Such talk about free speech and a digital town square sounds suspiciously like how many people on the right talk about Twitter, so it perhaps wasn’t surprising that reactions to the news split more or less along partisan lines: right-wingers doing the samba at the prospect of Musk kicking the company’s left-leaning content moderators to the curb, left-wingers wringing their hands over the likelihood that, as a Time headline put it, “Elon Musk’s Twitter Acquisition May Spread Disinformation.”

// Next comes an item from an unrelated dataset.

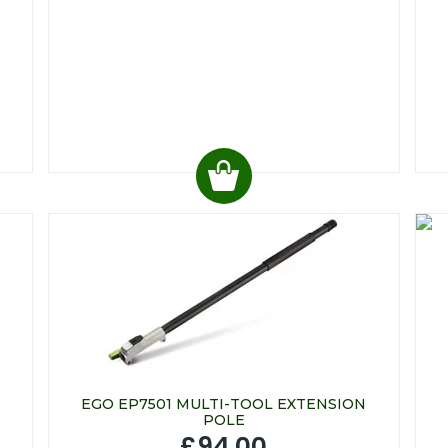
EGO EP7501 MULTI-TOOL EXTENSION
POLE
£94.00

How strictly Musk will hold himself and his new platform to this standard remains to be seen. There is, of course, a very good reason beyond supposed leftist machination why most internet platforms ban tons of speech that isn’t against the law: because many types of posts, from racial slurs to depictions of violence to pornography to spam, harm the experience of using the platform for nearly everybody who sees them, and a platform saturated with such things tends to be the sort of platform people don’t want to use. (See this video for an excellent—if vulgar—illustration of the point.) Meanwhile, Twitter isn’t just beholden to U.S. laws about free speech: It also has to navigate the far more parsimonious speech climate in places like the European Union, which this week imposed a steep new penalty regime for social media platforms that don’t do enough to moderate “harmful content.”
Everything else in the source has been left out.